- **TASK BRIEF**
Give only a number in reply. It should be how many lines in the records contain the string "Write".

------ WORKING DATA

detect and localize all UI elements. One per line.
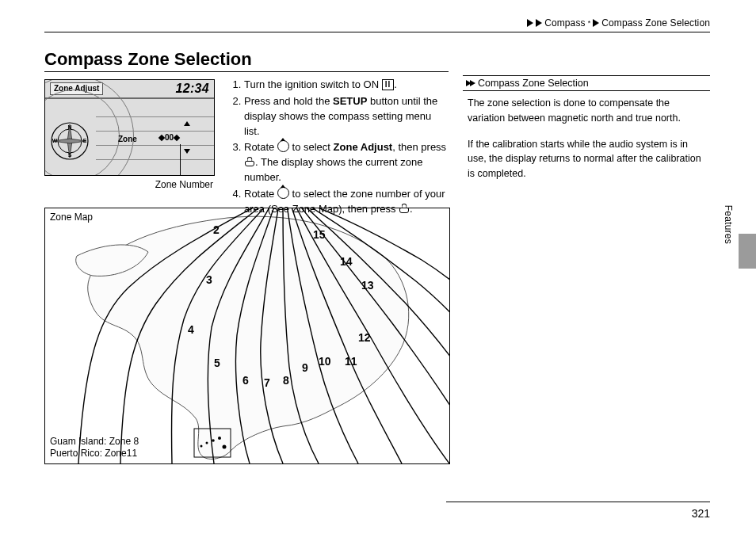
svg-text:15: 15: [313, 228, 326, 241]
triangle-right-icon: [536, 19, 542, 27]
svg-text:4: 4: [188, 323, 194, 336]
double-arrow-icon: [466, 80, 475, 86]
svg-point-13: [223, 445, 227, 449]
side-note-paragraph: If the calibration starts while the audi…: [468, 137, 707, 181]
svg-text:S: S: [68, 152, 72, 158]
step-item: Press and hold the SETUP button until th…: [244, 94, 447, 139]
clock-readout: 12:34: [175, 82, 209, 96]
svg-text:9: 9: [302, 361, 308, 374]
svg-text:10: 10: [319, 355, 331, 368]
svg-point-12: [218, 437, 221, 440]
triangle-right-icon: [593, 19, 599, 27]
svg-text:13: 13: [361, 279, 374, 292]
svg-text:12: 12: [358, 331, 371, 344]
zone-map-svg: 2 3 4 5 6 7 8 9 10 11 12 13 14 15: [45, 208, 449, 463]
svg-text:E: E: [83, 138, 87, 143]
step-item: Rotate to select Zone Adjust, then press…: [244, 140, 447, 185]
diamond-left-icon: [158, 134, 165, 140]
breadcrumb-item: Compass: [544, 17, 586, 29]
diamond-right-icon: [174, 134, 180, 140]
triangle-right-icon: [527, 19, 533, 27]
svg-text:3: 3: [206, 273, 212, 286]
section-tab-marker: [739, 234, 756, 269]
press-button-icon: [244, 158, 255, 167]
side-note-paragraph: The zone selection is done to compensate…: [468, 96, 707, 126]
divider: [44, 32, 710, 32]
rotate-knob-icon: [277, 187, 289, 199]
zone-field-label: Zone: [118, 135, 137, 143]
divider: [44, 71, 449, 72]
divider: [446, 502, 710, 502]
side-notes-title: Compass Zone Selection: [478, 78, 589, 89]
figure-caption: Zone Number: [44, 179, 215, 190]
asterisk-note: *: [588, 19, 591, 27]
section-tab-label: Features: [723, 205, 734, 244]
svg-point-9: [200, 445, 203, 448]
triangle-up-icon: [184, 121, 190, 126]
svg-text:8: 8: [283, 374, 289, 387]
breadcrumb-item: Compass Zone Selection: [601, 17, 710, 29]
svg-text:2: 2: [213, 223, 220, 236]
page-title: Compass Zone Selection: [44, 49, 252, 70]
triangle-down-icon: [184, 149, 190, 154]
svg-text:6: 6: [242, 374, 249, 387]
zone-field-value: 00: [159, 133, 179, 142]
display-figure: Zone Adjust 12:34 N S W E Zone: [44, 79, 215, 190]
map-note-guam: Guam Island: Zone 8: [50, 436, 139, 448]
svg-point-10: [206, 442, 208, 444]
svg-text:14: 14: [340, 255, 353, 268]
svg-text:7: 7: [264, 376, 270, 389]
step-item: Turn the ignition switch to ON II.: [244, 78, 447, 93]
breadcrumb: Compass * Compass Zone Selection: [527, 17, 710, 29]
steps-list: Turn the ignition switch to ON II. Press…: [230, 78, 447, 219]
rotate-knob-icon: [277, 140, 289, 152]
svg-text:W: W: [52, 138, 58, 143]
svg-point-11: [212, 439, 215, 442]
map-note-pr: Puerto Rico: Zone11: [50, 448, 139, 460]
page-number: 321: [692, 507, 710, 520]
zone-map-figure: Zone Map Guam Island: Zone 8 Puerto Rico…: [44, 208, 450, 464]
svg-text:11: 11: [345, 355, 357, 368]
svg-text:N: N: [67, 124, 71, 130]
svg-text:5: 5: [214, 357, 220, 369]
side-notes: Compass Zone Selection The zone selectio…: [463, 75, 710, 193]
compass-icon: N S W E: [50, 121, 90, 161]
pointer-line: [180, 144, 181, 176]
map-title: Zone Map: [50, 212, 93, 223]
ignition-ii-icon: II: [382, 79, 395, 90]
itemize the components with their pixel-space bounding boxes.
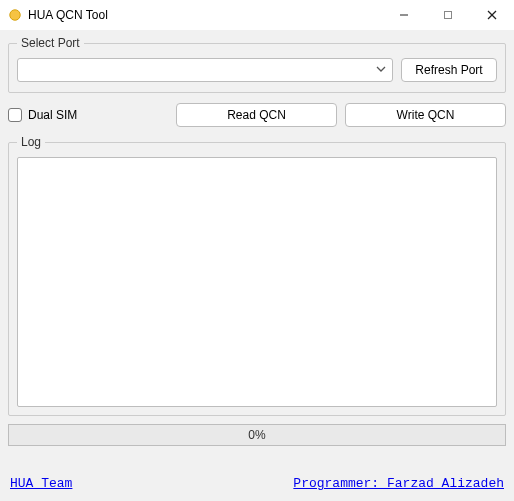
svg-rect-2 [445,12,452,19]
maximize-button[interactable] [426,0,470,30]
actions-row: Dual SIM Read QCN Write QCN [8,103,506,127]
log-legend: Log [17,135,45,149]
refresh-port-label: Refresh Port [415,63,482,77]
log-textarea[interactable] [17,157,497,407]
write-qcn-label: Write QCN [397,108,455,122]
hua-team-link[interactable]: HUA Team [10,476,72,491]
select-port-group: Select Port Refresh Port [8,36,506,93]
dual-sim-label: Dual SIM [28,108,77,122]
footer: HUA Team Programmer: Farzad Alizadeh [8,476,506,491]
progress-text: 0% [248,428,265,442]
checkbox-box-icon [8,108,22,122]
refresh-port-button[interactable]: Refresh Port [401,58,497,82]
dual-sim-checkbox[interactable]: Dual SIM [8,108,168,122]
read-qcn-button[interactable]: Read QCN [176,103,337,127]
window-controls [382,0,514,30]
log-group: Log [8,135,506,416]
svg-point-0 [10,10,21,21]
window-title: HUA QCN Tool [28,8,382,22]
select-port-legend: Select Port [17,36,84,50]
chevron-down-icon [376,63,386,77]
progress-bar: 0% [8,424,506,446]
read-qcn-label: Read QCN [227,108,286,122]
minimize-button[interactable] [382,0,426,30]
app-icon [8,8,22,22]
client-area: Select Port Refresh Port Dual SIM Read Q… [0,30,514,501]
port-row: Refresh Port [17,58,497,82]
programmer-link[interactable]: Programmer: Farzad Alizadeh [293,476,504,491]
titlebar: HUA QCN Tool [0,0,514,30]
close-button[interactable] [470,0,514,30]
write-qcn-button[interactable]: Write QCN [345,103,506,127]
port-dropdown[interactable] [17,58,393,82]
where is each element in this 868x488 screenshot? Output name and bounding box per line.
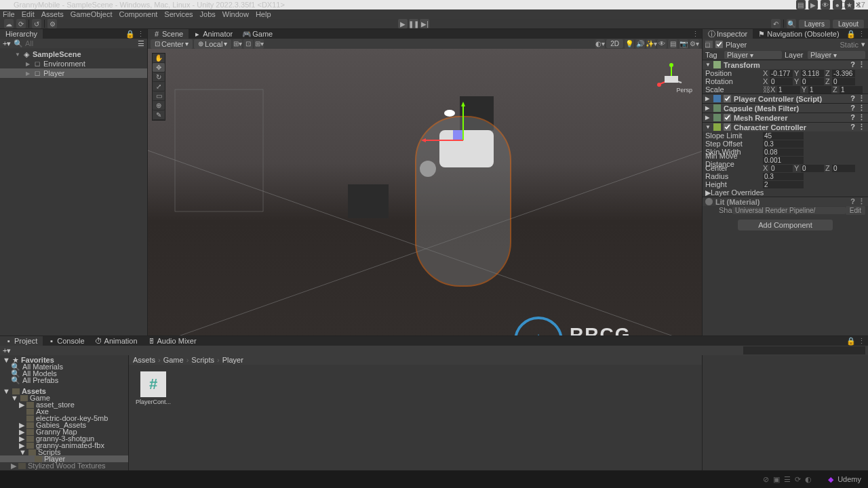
expand-arrow-icon[interactable]: ▶ [11,462,16,470]
eye-icon[interactable]: 👁 [821,0,830,9]
layers-icon[interactable]: ▤ [668,39,677,49]
position-z[interactable] [832,70,855,77]
collapse-arrow-icon[interactable]: ▼ [3,356,10,364]
menu-icon[interactable]: ⋮ [858,123,865,131]
tab-game[interactable]: 🎮Game [238,29,278,39]
menu-icon[interactable]: ⋮ [858,60,865,69]
fav-item[interactable]: 🔍All Prefabs [0,377,128,384]
tree-item-environment[interactable]: ▶ □ Environment [0,59,147,68]
center-z[interactable] [832,165,855,172]
scale-link-icon[interactable]: ⛓ [763,85,770,94]
rotation-z[interactable] [832,78,855,85]
tab-inspector[interactable]: ⓘInspector [703,29,753,39]
component-enabled[interactable] [724,95,731,102]
crumb[interactable]: Game [163,356,184,364]
rotation-y[interactable] [801,78,824,85]
menu-icon[interactable]: ⋮ [858,197,865,206]
expand-arrow-icon[interactable]: ▶ [705,115,711,121]
center-y[interactable] [801,165,824,172]
position-x[interactable] [770,70,793,77]
menu-jobs[interactable]: Jobs [200,10,216,18]
filter-icon[interactable]: ▤ [796,0,806,9]
status-icon[interactable]: ▣ [773,475,780,484]
help-icon[interactable]: ? [850,197,855,206]
lock-icon[interactable]: 🔒 ⋮ [846,337,868,346]
collapse-arrow-icon[interactable]: ▼ [11,394,18,402]
tab-project[interactable]: ▪Project [0,336,43,346]
help-icon[interactable]: ? [850,60,855,69]
snap-icon[interactable]: ⊡ [243,39,253,49]
scene-viewport[interactable]: ✋ ✥ ↻ ⤢ ▭ ⊕ ✎ Persp [148,49,702,336]
status-icon[interactable]: ☰ [784,475,791,484]
layer-dropdown[interactable]: Player ▾ [808,51,865,59]
2d-toggle[interactable]: 2D [606,39,623,48]
audio-icon[interactable]: 🔊 [635,39,645,49]
expand-arrow-icon[interactable]: ▶ [705,188,711,197]
help-icon[interactable]: ? [850,104,855,113]
radius-field[interactable] [763,173,804,180]
snap2-icon[interactable]: ⊞▾ [254,39,264,49]
tab-console[interactable]: ▪Console [43,336,90,346]
filter2-icon[interactable]: ▶ [808,0,818,9]
crumb[interactable]: Assets [133,356,155,364]
tab-navigation[interactable]: ⚑Navigation (Obsolete) [753,29,844,39]
component-meshfilter[interactable]: ▶Capsule (Mesh Filter)?⋮ [703,104,868,113]
menu-assets[interactable]: Assets [41,10,64,18]
lock-icon[interactable]: 🔒 ⋮ [846,30,868,39]
slopelimit-field[interactable] [763,132,804,140]
settings-icon[interactable]: ⚙ [47,19,57,28]
hierarchy-tab[interactable]: Hierarchy [0,29,43,39]
camera-icon[interactable]: 📷 [679,39,688,49]
component-charcontroller[interactable]: ▼Character Controller?⋮ [703,123,868,131]
center-x[interactable] [770,165,793,172]
expand-arrow-icon[interactable]: ▶ [705,96,711,102]
assets-root[interactable]: ▼Assets [0,388,128,394]
menu-gameobject[interactable]: GameObject [71,10,113,18]
expand-arrow-icon[interactable]: ▼ [15,52,20,58]
tab-scene[interactable]: #Scene [148,29,189,39]
minmove-field[interactable] [763,157,804,164]
menu-file[interactable]: File [3,10,15,18]
component-enabled[interactable] [724,123,731,131]
layout-dropdown[interactable]: Layout [833,20,864,28]
tab-audiomixer[interactable]: 🎚Audio Mixer [143,336,202,346]
status-icon[interactable]: ⟳ [795,475,801,484]
add-icon[interactable]: +▾ [3,346,11,355]
menu-services[interactable]: Services [164,10,193,18]
tab-animation[interactable]: ⏱Animation [90,336,143,346]
history-icon[interactable]: ↺ [32,19,41,28]
menu-icon[interactable]: ⋮ [858,113,865,122]
pivot-dropdown[interactable]: ⊡Center▾ [151,39,193,49]
tag-dropdown[interactable]: Player ▾ [724,51,782,59]
light-icon[interactable]: 💡 [625,39,634,49]
panel-menu-icon[interactable]: ⋮ [692,30,702,39]
object-name-field[interactable]: Player [726,41,837,49]
menu-component[interactable]: Component [119,10,157,18]
skinwidth-field[interactable] [763,148,804,156]
scale-x[interactable] [777,86,800,94]
pause-button[interactable]: ❚❚ [409,19,418,28]
edit-button[interactable]: Edit [846,206,865,215]
component-enabled[interactable] [724,114,731,121]
menu-help[interactable]: Help [256,10,271,18]
static-dropdown[interactable]: Static [840,41,859,49]
asset-script[interactable]: # PlayerCont... [136,371,171,405]
undo-icon[interactable]: ↶ [771,19,781,28]
collapse-arrow-icon[interactable]: ▼ [705,62,711,68]
lock-icon[interactable]: 🔒 ⋮ [125,30,147,39]
stepoffset-field[interactable] [763,140,804,148]
active-checkbox[interactable] [715,41,723,48]
help-icon[interactable]: ? [850,113,855,122]
help-icon[interactable]: ? [850,94,855,103]
scale-y[interactable] [808,86,831,94]
collapse-arrow-icon[interactable]: ▼ [3,387,10,395]
hidden-icon[interactable]: ● [833,0,842,9]
material-header[interactable]: Lit (Material)?⋮ [703,197,868,206]
add-component-button[interactable]: Add Component [738,220,833,230]
position-y[interactable] [801,70,824,77]
layers-dropdown[interactable]: Layers [799,20,830,28]
folder-item[interactable]: ▶asset_store [0,401,128,408]
handle-dropdown[interactable]: ⊕Local▾ [194,39,231,49]
folder-item[interactable]: ▶Stylized Wood Textures [0,462,128,469]
expand-arrow-icon[interactable]: ▶ [705,105,711,111]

------------

- **ANSWER BOX**
3